Bernardo Bertolucci, I envy you. At 22 years of age, you made Before the Revolution, and thus accomplished more in the world of film than I did by that age. Way to make me feel inadequate. Now, that doesn’t mean I found this to be a great film, because I didn’t; well, in ways I did, but those same ways were taken from other films that came before this, so I can’t properly credit Before the Revolution with them. The story was rather hard to discern; from what I got, the main character Fabrizio, from a well off family, begins an affair with his aunt, Gina, in the face of a coming revolution ready to sweep the lands. That was about as much as I got, mostly because the film was so obfuscating, but also because I found myself at a loss in my attempts to care about the characters or what was going on; the film did very little to endear itself to me, and that coupled with the nagging feeling that this film was a stone’s throw or two away from being a ripoff meant that this one was likely going to be a tough sell.

Right from the opening seconds, I felt the influence of the French New Wave on this film. The skipping around; the saturated cinematography, even the style of storytelling all seemed like it was lifted directly from a French art film, as if this were a direct adaptation or remake instead of an original film. The camerawork was, for lack of a better word, claustrophobic; the camera, for most of the time, was right in the actors’ faces, excluding what was around them from the frame, and this made it especially difficult to watch when the actors were moving, which made the zoomed-in camera very jittery and all over the place. The script for this was one of the most opaque I’ve ever encountered in a film; aside from the dropping of some names in the beginning, I largely felt I was listening to a brick wall talk to me as the film’s narration and dialogue went on – that’s how much I got out of the spoken words in this one. Also, the soundtrack (or score, or whichever this might be considered as) was… very odd. Each song seemed to be randomly placed in the film, and often when I could start to get an inkling of immersion, the start of the music would take me right back out of the film again. That might be the best way for me to describe this film; a bunch of blunt and solid elements (ones that look vaguely familiar) stapled and welded together, so that you have a complete and whole finished product, but one that isn’t mixed or blended together at all.

And oh yeah, the freaking overdubbing. Yet again it rears its ugly head at me, taunting me, shouting at me; “Hey, you want to be engrossed and immersed in this film? Well, too bad! I ain’t gonna let you!” I have a feeling we have many more bouts to be had during my quest, and I am looking forward to none of them.
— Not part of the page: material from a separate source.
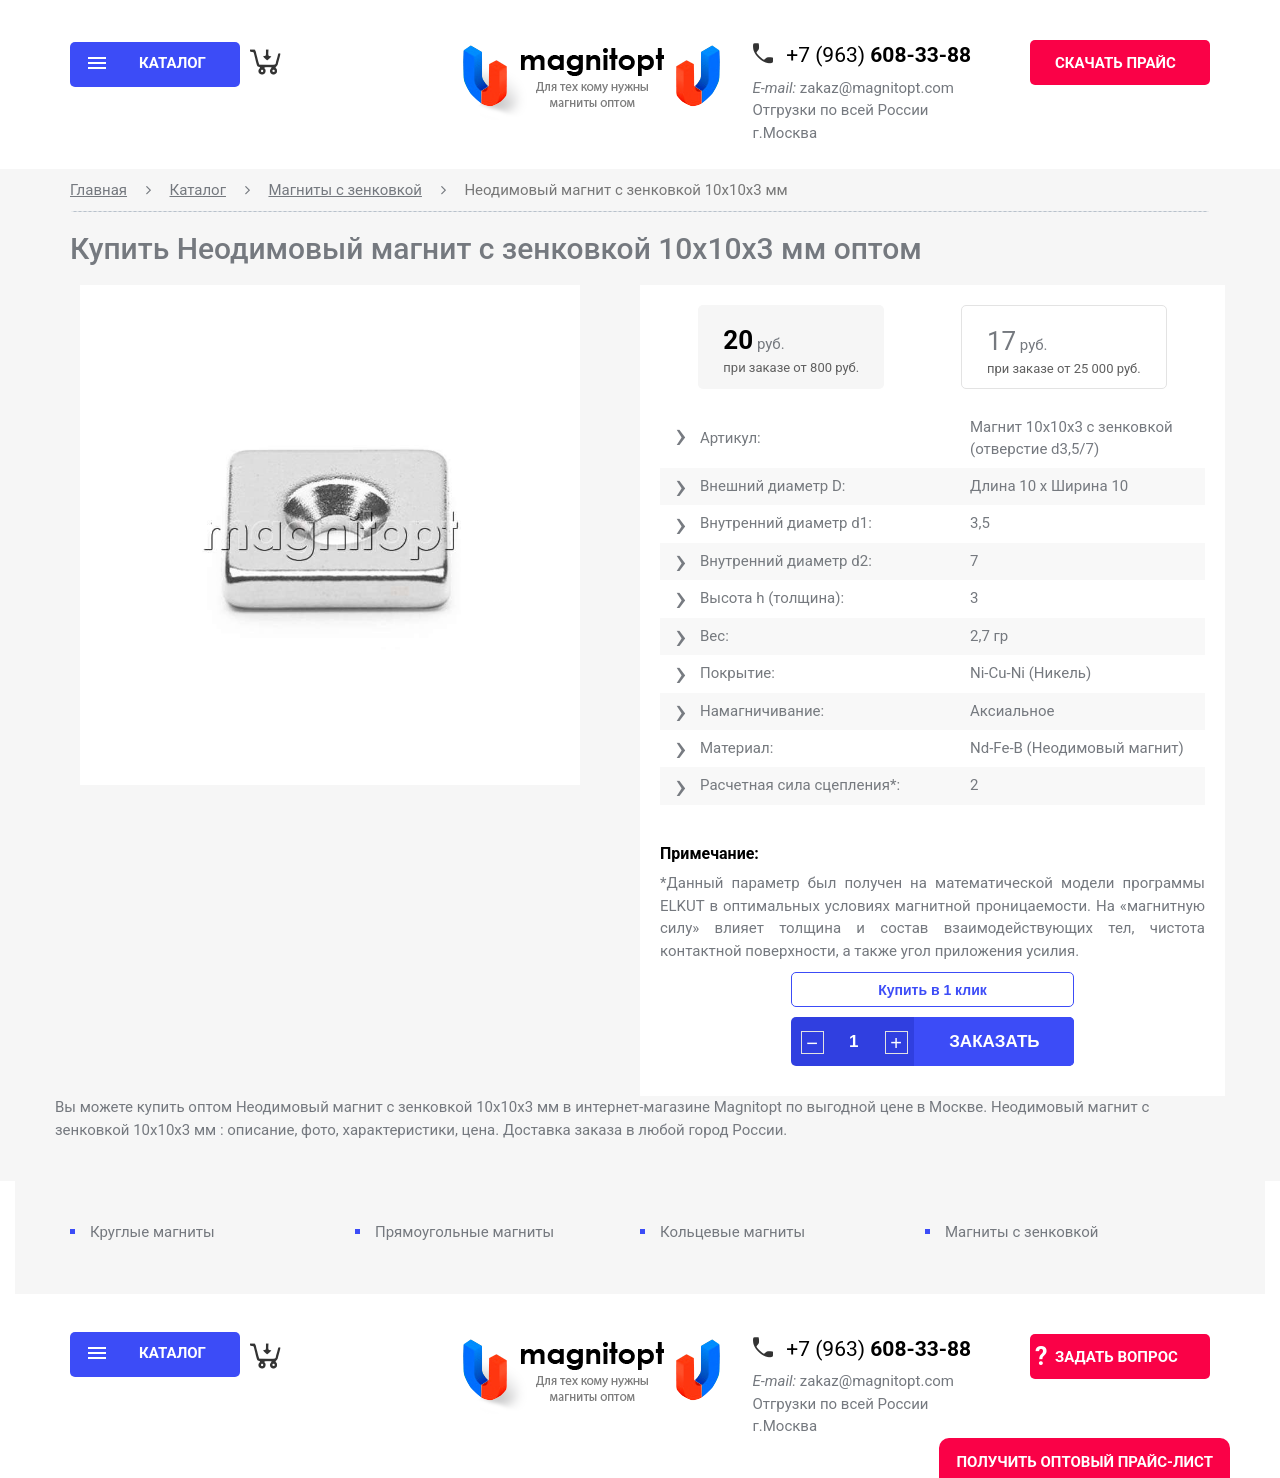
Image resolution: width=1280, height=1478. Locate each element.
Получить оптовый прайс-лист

Considering his age when he made this, this is clearly one of Bertolucci’s early works, and it unfortunately shows; none of the cohesiveness of an experienced director or storyteller is present here. Instead, we get a hodgepodge of film elements, all wrapped around an Italian story, with no care as to how they should interlock with each other. The Book calls Bertolucci’s accomplishment with this film “miraculous”, but really, I can see how he was able to get this done at the age he did it; I’ve seen plenty of short films and other examples of early works of a filmmaker, famous or not, that are much like this one is. It is indeed a feat that Bertolucci was able to head this film at 22, but it really isn’t an impressive one. I’m not really sure what else to say about this one, because most of what it has to say is lifted from other films, so it has no real voice of its own. If you’re looking for more Bertolucci to be had, you might be inclined to give this a try, but only if you’ve burned through all his other, later, better works first.